Saturday, September 24, 2011

AA4LR #1 Southeast Division, Low Power, ARRL 160m

View of the shunt feed wires going up the tower.
I can't believe it. Before the 2010 ARRL 160m contest, I noticed that a score over 100,000 in the Southeast division might possibly win the Low Power category. As a result, I put in a pretty full effort with 100 watts and my modest antenna. I scored over 100,000, and I hoped it would last through the judging.

When the claimed scores came out on the 3830scores mailing list, it looked like I came in second place to WA1FCN in Alabama by only a couple of thousand points. We both had 689 QSOs, but he had one more multiplier -- 79 to my 78.

Well, the results database has been published. Looks like I came out on top. While WA1FCN had more multipliers, it looks like more of his QSOs were thrown out in the adjudication. I lost nine, but he lost 24, which put me ahead almost 2,000 points.

Not my first division leader low-power win -- the other came in 1989 in the ARRL Sweepstakes Phone. That was right after hurricane Hugo, and a lot of Caribbean stations were off the air.

I still can't believe it.

Sunday, September 4, 2011

40 Years of Radio

September 3rd brought forth some fond memories for me. It stands out in my mind because of the evening of September 3rd, 1971. I received my first radio, a Heathkit GR-81, Christmas 1970. My first logbook entries are from January 9th, 1971, since it took us a while to build, especially considering that the band "A" coil we got with the kit was defective.
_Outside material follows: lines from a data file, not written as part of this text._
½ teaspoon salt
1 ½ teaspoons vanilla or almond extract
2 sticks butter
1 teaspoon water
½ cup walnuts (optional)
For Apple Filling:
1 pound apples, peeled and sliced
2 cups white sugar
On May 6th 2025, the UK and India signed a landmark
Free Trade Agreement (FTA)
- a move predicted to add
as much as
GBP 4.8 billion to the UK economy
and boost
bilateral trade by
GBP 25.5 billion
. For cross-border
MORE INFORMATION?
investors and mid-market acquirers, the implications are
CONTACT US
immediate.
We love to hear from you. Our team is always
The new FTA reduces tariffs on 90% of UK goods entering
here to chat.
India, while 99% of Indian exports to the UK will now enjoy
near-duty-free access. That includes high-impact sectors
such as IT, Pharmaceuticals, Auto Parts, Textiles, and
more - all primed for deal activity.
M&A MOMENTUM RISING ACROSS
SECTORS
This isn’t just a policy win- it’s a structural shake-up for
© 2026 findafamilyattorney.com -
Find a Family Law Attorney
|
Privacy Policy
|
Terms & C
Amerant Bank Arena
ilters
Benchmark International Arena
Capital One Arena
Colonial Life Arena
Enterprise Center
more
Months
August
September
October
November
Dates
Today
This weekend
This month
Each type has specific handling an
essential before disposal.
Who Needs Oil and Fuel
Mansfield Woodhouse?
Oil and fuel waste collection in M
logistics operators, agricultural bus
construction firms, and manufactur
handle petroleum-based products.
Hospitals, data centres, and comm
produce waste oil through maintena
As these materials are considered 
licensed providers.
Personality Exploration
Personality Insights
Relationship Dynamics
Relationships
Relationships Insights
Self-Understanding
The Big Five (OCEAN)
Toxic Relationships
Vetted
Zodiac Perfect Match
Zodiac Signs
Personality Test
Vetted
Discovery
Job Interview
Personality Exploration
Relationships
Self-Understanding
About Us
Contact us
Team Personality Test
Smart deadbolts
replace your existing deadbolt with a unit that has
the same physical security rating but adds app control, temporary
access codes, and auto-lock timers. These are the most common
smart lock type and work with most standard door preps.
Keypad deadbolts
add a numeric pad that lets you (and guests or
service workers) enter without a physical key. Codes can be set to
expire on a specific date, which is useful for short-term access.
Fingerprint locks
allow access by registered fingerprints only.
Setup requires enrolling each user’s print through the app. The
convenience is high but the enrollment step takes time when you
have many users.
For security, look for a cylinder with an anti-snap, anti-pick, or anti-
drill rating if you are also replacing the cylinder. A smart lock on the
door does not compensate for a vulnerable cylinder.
For many months, I used the GR-81 with nothing more than a bit of magnet wire wound around my attic bedroom. This worked, but it wasn't very effective. I listened to some local AM stations, and a few shortwave stations. The GR-81 wasn't very sensitive on band "D", where most of the shortwave broadcast bands are, so I concentrated on broadcast band DXing.
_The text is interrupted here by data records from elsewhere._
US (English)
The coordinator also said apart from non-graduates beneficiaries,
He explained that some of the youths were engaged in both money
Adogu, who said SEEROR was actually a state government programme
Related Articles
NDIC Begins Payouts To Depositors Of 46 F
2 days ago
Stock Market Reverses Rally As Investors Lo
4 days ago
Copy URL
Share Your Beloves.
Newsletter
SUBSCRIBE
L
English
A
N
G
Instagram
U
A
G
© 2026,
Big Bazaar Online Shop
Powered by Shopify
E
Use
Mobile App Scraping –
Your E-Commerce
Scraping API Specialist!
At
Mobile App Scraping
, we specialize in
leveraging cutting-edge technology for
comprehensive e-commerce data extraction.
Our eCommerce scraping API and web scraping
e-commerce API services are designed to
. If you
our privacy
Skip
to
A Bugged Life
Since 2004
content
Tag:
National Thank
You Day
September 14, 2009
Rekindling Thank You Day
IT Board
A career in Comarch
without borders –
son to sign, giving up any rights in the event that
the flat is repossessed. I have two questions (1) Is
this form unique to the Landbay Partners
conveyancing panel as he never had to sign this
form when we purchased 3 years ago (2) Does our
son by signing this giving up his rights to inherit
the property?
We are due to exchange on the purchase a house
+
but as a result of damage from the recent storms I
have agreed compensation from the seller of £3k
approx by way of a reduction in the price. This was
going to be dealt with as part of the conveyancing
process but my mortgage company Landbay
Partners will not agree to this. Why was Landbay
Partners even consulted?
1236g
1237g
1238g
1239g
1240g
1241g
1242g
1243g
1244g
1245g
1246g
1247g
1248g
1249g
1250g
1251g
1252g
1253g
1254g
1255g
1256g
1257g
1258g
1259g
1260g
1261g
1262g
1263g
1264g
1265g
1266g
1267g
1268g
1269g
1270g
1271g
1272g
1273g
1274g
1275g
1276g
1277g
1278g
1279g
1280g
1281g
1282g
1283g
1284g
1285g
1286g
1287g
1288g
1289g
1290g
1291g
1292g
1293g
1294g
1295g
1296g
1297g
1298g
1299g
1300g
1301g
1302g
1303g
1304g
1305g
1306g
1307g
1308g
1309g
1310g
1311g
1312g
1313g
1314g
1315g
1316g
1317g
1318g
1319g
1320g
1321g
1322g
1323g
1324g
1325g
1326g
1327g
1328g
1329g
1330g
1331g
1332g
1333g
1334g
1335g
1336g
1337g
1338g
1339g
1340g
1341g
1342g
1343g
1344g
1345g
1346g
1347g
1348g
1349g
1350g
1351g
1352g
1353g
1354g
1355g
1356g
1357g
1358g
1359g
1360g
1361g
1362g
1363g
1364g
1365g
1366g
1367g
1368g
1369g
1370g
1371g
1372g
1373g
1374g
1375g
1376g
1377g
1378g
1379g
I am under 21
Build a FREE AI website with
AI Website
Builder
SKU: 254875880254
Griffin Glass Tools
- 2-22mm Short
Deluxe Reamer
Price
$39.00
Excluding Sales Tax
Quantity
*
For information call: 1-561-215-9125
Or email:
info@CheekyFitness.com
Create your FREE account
With the summer ending and school about to start, I managed to take a trip to the electronics store and buy some wire. I believe at that time, I bought a 25 foot spool of very small speaker cord and completely unzipped it. In my youthful frugalness, I had computed that this resulted in a cheaper acquisition of 50 feet of wire than buying a 50 foot spool outright.

That 50 feet of wire went out the window of my attic bedroom, across the roof of the garage, and was anchored to a climbable tree on the other side of the yard. In retrospect, it couldn't have been horribly effective -- it was too low to the ground, being only 10-15 feet high for most of it's length.
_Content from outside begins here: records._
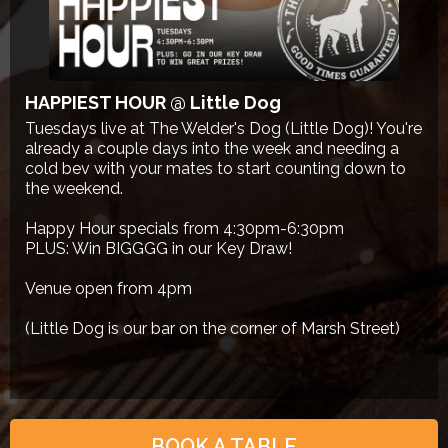
HAPPIEST HOUR @ Little Dog
Tuesdays live at The Welder's Dog (Little Dog)! You're
already a couple days into the week and needing a
cold bev with your mates to start counting down to
the weekend.
Happy Hour specials from 4:30pm-6:30pm
PLUS: Win BIGGGG in our Key Draw!
Venue open from 4pm
(Little Dog is our bar on the corner of Marsh Street)
BOOK A TABLE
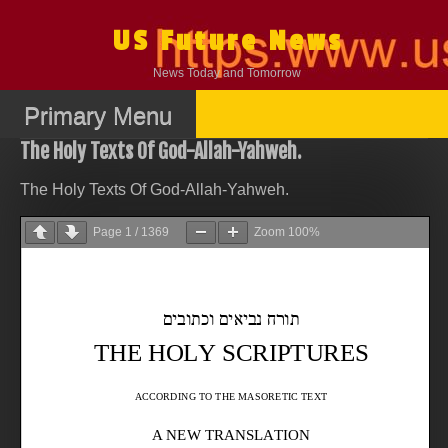
Skip
to
US Future News
content
News Today and Tomorrow
Primary Menu
The Holy Texts Of God-Allah-Yahweh.
The Holy Texts Of God-Allah-Yahweh.
Page
1
/
1369
Zoom
100%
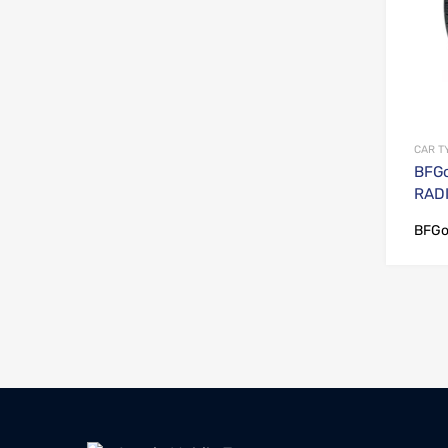
CAR T
BFGo
RADI
BFGo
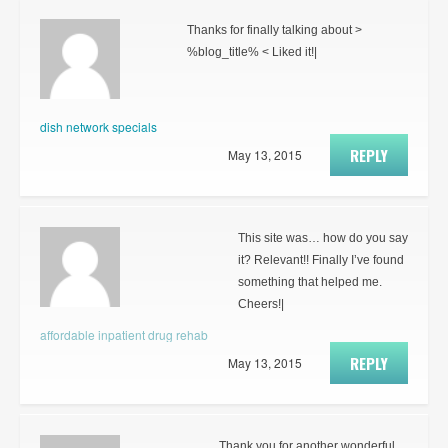
Thanks for finally talking about >
%blog_title% < Liked it!|
dish network specials
REPLY
May 13, 2015
This site was… how do you say
it? Relevant!! Finally I’ve found
something that helped me.
Cheers!|
affordable inpatient drug rehab
REPLY
May 13, 2015
Thank you for another wonderful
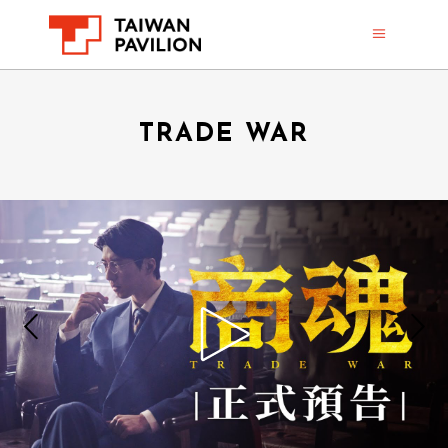
TRADE WAR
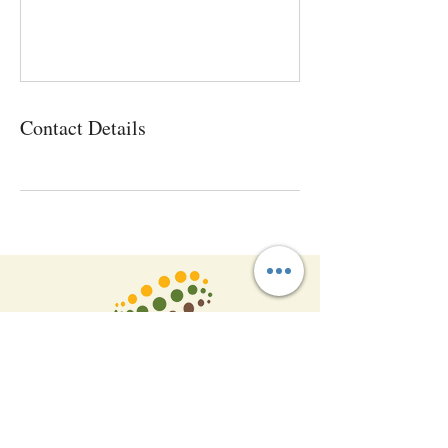
Contact Details
P
:
+91-9866481177
+91 9618555388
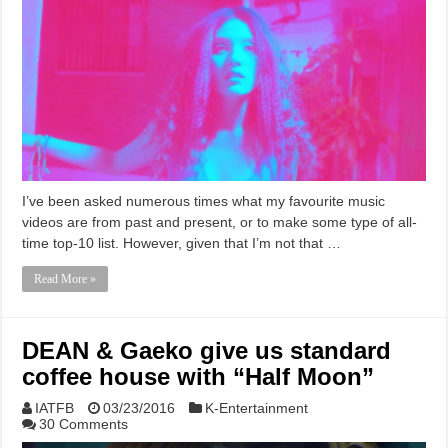
I’ve been asked numerous times what my favourite music
videos are from past and present, or to make some type of all-
time top-10 list. However, given that I’m not that …
Read More »
DEAN & Gaeko give us standard
coffee house with “Half Moon”
IATFB
03/23/2016
K-Entertainment
30 Comments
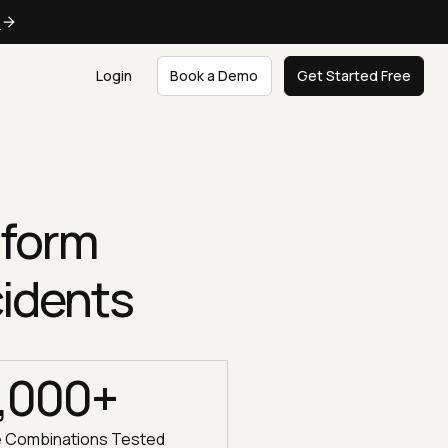
e
Login
Book a Demo
Get Started Free
tform
cidents
,000+
e Combinations Tested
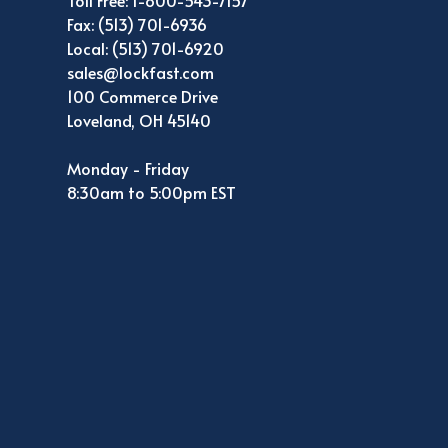
Toll Free: 1-800-543-7157
Fax: (513) 701-6936
Local: (513) 701-6920
sales@lockfast.com
100 Commerce Drive
Loveland, OH 45140
Monday - Friday
8:30am to 5:00pm EST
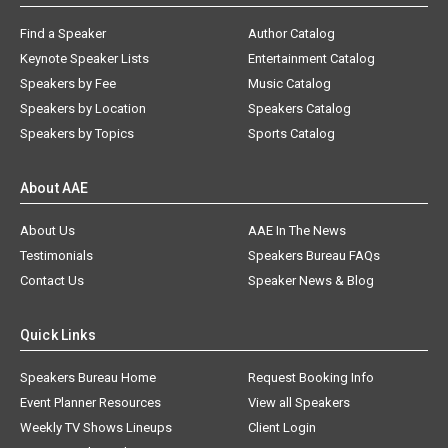
Find a Speaker
Author Catalog
Keynote Speaker Lists
Entertainment Catalog
Speakers by Fee
Music Catalog
Speakers by Location
Speakers Catalog
Speakers by Topics
Sports Catalog
About AAE
About Us
AAE In The News
Testimonials
Speakers Bureau FAQs
Contact Us
Speaker News & Blog
Quick Links
Speakers Bureau Home
Request Booking Info
Event Planner Resources
View all Speakers
Weekly TV Shows Lineups
Client Login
However, it was outdoors -- this being my first outdoor antenna. The results were pretty dramatic, compared with the indoor magnet wire. That evening, I started at the top end of the AM broadcast band (band "B" on the old GR-81), and worked my way toward the bottom. I must have logged about 40 different stations, many of them new.

This experience made an impression on me. For the next several years, I always attempted to do this AM "countdown" around labor day weekend. In addition to signaling the start of the school year, it was also the start of the radio season.

It's hard to believe it's been 40 years. I still have that radio, and it's still in good working condition. And somewhere in my files I have that first logbook.